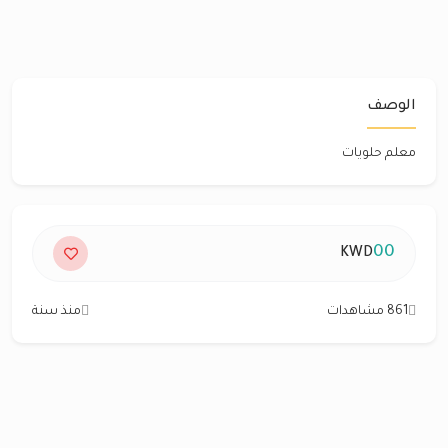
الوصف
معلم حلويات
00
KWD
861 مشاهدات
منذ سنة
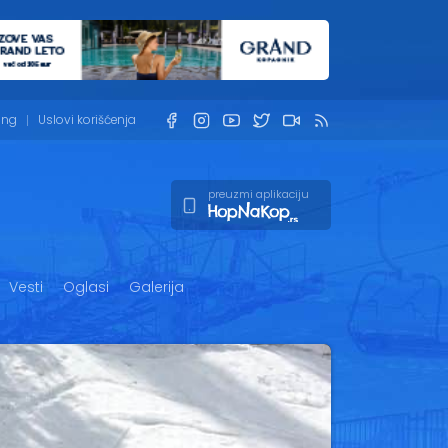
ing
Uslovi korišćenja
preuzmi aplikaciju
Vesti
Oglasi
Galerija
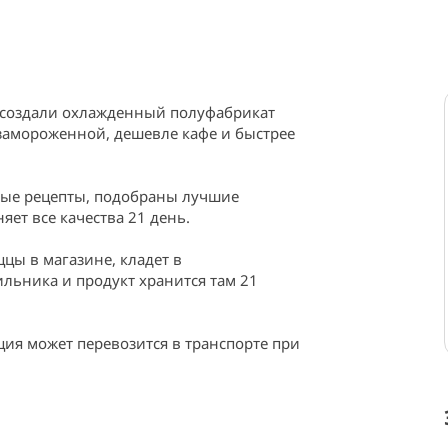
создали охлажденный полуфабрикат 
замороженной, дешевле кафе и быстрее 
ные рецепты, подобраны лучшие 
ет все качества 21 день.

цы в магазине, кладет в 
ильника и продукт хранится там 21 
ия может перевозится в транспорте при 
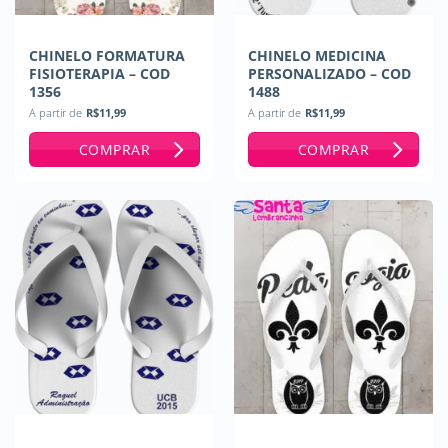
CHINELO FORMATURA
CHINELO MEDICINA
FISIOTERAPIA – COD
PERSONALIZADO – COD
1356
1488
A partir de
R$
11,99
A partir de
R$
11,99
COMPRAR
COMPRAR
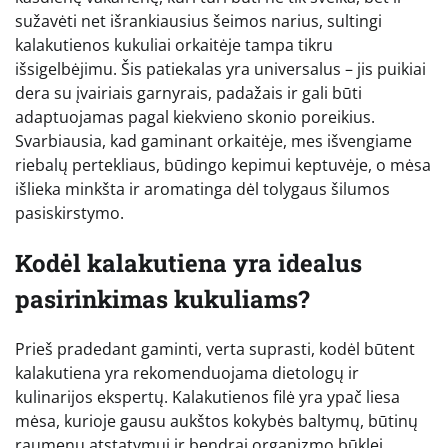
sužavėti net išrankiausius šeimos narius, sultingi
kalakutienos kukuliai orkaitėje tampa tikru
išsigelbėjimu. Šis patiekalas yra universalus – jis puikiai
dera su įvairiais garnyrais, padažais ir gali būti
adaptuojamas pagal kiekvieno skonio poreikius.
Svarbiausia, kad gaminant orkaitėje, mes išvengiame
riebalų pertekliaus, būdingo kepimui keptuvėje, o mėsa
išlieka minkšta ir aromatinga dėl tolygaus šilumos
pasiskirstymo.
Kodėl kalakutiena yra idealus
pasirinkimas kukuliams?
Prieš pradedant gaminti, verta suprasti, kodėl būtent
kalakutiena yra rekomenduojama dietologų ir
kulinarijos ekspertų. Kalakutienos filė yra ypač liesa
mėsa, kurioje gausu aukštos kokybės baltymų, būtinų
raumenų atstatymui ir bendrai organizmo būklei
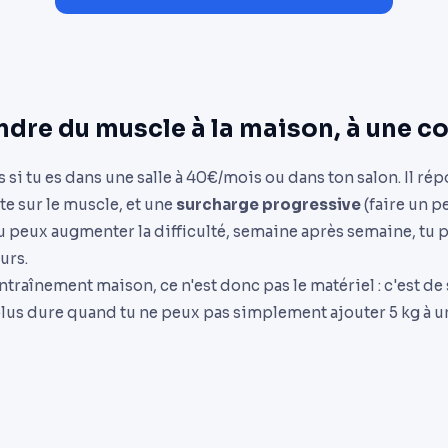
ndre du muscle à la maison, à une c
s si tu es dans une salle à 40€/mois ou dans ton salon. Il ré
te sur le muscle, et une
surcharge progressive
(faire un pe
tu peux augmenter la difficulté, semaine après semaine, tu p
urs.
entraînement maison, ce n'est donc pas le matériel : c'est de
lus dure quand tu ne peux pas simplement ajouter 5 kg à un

What needs to be done: Look above for the line with "861 مشاهدات" and the line with "kalakutienos kukuliai orkaitėje tampa tikru". Copy them and every line between, exactly, but no pictures.

Written solution:
861 مشاهدات
منذ سنة
ing
Uslovi korišćenja
preuzmi aplikaciju
Vesti
Oglasi
Galerija
создали охлажденный полуфабрикат 
замороженной, дешевле кафе и быстрее 
ные рецепты, подобраны лучшие 
ет все качества 21 день.

цы в магазине, кладет в 
ильника и продукт хранится там 21 
ия может перевозится в транспорте при 
CHINELO FORMATURA
CHINELO MEDICINA
FISIOTERAPIA – COD
PERSONALIZADO – COD
1356
1488
A partir de
R$
11,99
A partir de
R$
11,99
COMPRAR
COMPRAR
sužavėti net išrankiausius šeimos narius, sultingi
kalakutienos kukuliai orkaitėje tampa tikru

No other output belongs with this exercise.